Although arguments, finances and in-laws are often cited as
reasons, the real cause is more likely to be.
-
Unrealistic expectations:
Expecting your spouse to supply the kind of unconditional love
and support you wanted from your parents is unrealistic and leads
to disappointment.
-
Miscommunication:
Differing communication styles are often at
the root of marital problems: he shows his feelings with
actions, she speaks her feelings; he says things once, she
repeats things for emphasis.
- Fighting
dirty:
Couples who attack each other rather than the issue
when they fight, often divorce bitterly due to "irreconcilable
differences."
- Romantic
illusions:
Ignoring the faults of a potential mate leads us to marry our own
romantic creation rather than a real person.
- Parental
marriage patterns:
Although we may want a very different marriage than our
parents had, we often unconsciously follow their example and choose
a mate with whom we can duplicate their relationship.
- Power
struggles:
Adolescent fights with parents for independence and control are
often repeated in marriage usually with the same
result.
- Lack of
other option:
Having tried everything else to improve their marriage, unhappy
couples may erroneously conclude that divorce is the only option
left.
Marriage Counseling or Divorce Therapy?
Most
couples wait too long to seek help with their marital problems.
Unfortunately, they think of therapy as a last-ditch effort to save
their marriage rather than as first-aid, and wait until their
problems are almost unbearable before they seek professional help.

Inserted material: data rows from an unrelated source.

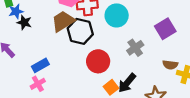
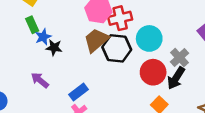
cyan circle: (117, 15) -> (149, 38), moved
red circle: (98, 61) -> (153, 72), moved
black arrow: (127, 83) -> (176, 78), moved

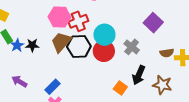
black star: (54, 48) -> (32, 45), moved
red circle: (153, 72) -> (104, 51), moved
black arrow: (176, 78) -> (139, 75), moved

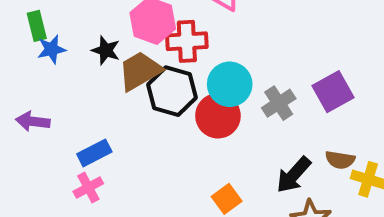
black star: (32, 45) -> (106, 50), moved
gray cross: (132, 47) -> (279, 103), moved
black arrow: (139, 75) -> (294, 175), moved
purple arrow: (19, 81) -> (33, 121), turned -42

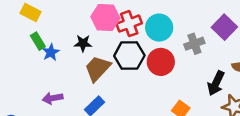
brown trapezoid: (140, 71) -> (98, 68), moved
cyan circle: (230, 84) -> (159, 28), moved
gray cross: (279, 103) -> (194, 44), turned 30

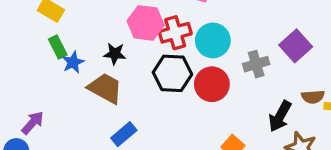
brown trapezoid: (98, 68) -> (105, 88), moved, turned 72
purple arrow: (53, 98) -> (33, 123), moved, turned 138

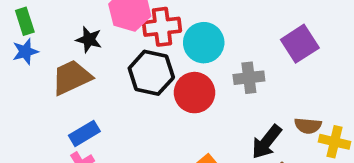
purple square: (296, 46) -> (300, 44), moved
blue star: (73, 62) -> (25, 52), moved
brown trapezoid: (105, 88) -> (72, 77), turned -63

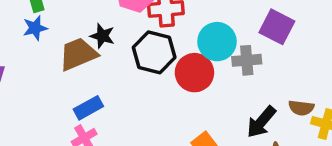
black star: (89, 40) -> (102, 36), moved
cyan circle: (204, 43) -> (217, 42), moved
purple square: (300, 44) -> (277, 27), moved, turned -32

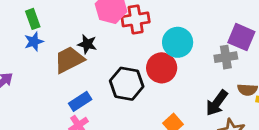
purple square: (277, 27) -> (241, 37), moved
black hexagon: (154, 52) -> (127, 84), moved
gray cross: (247, 60) -> (226, 57), moved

The longer a couple has spent building a wall between them, the
harder it is to tear down; the earlier they come for counseling,
the more effective it can be.
The first
step in counseling is often to help couples decide whether they
want marriage counseling or divorce therapy. The goal of
marriage counseling is to help them resolve their problems by
developing better communication and relationship skills to
strengthen the marriage.
Marriage counseling
can...
- Determine the real
source of your problems. Your spouse , who seems to be
causing your bad feelings, may be only an actor in the drama of your life,
playing a part scripted by childhood interactions. Although your hurt
or anger is now focused on your spouse, the intensity of your
feelings comes from painful childhood experiences.
- Clarify your
values, goals, and priorities, and help you understand and respect your
partner's as well.
- Explore
alternatives to divorce, such as temporary separation, negotiation of
what's acceptable in the relationship and compromise on major points of
conflict.
- Help you
understand the part each of you plays in the marital
difficulty. It's natural to focus on your partner's feelings when
there are problems, but if the marriage is to improve, you must also admit
your own role in the conflict.
The goal of divorce
therapy is to help couples disengage from the marriage with minimal pain to
themselves and their children.
Divorce therapy
can...
- Help you accept
and adjust to the shock of an unwanted divorce if you didn't initiate it.
- Help you survive
emotionally. Divorce can be an emotional roller-coaster; your
moods may swing rapidly between excitement about the new world that divorce
brings, and fear of the same thing! It's natural to wish you could eliminate
the "down" times altogether, but post-divorce depression is like a fever
when you're sick - it's to be expected as a normal part of the emotional
healing process.
- Help parents
put aside their animosity toward one another to maintain a good co-parenting
relationship. Divorce therapy aims to help clients raise their
children without emotional and legal guerilla warfare in which the children
become weapons.
Divorce therapy
cannot...
- Persuade a
spouse decided on divorce to return to the marriage; force couples to
give up long-held resentments if they don't really want to ; or side
with one partner in punishing the other.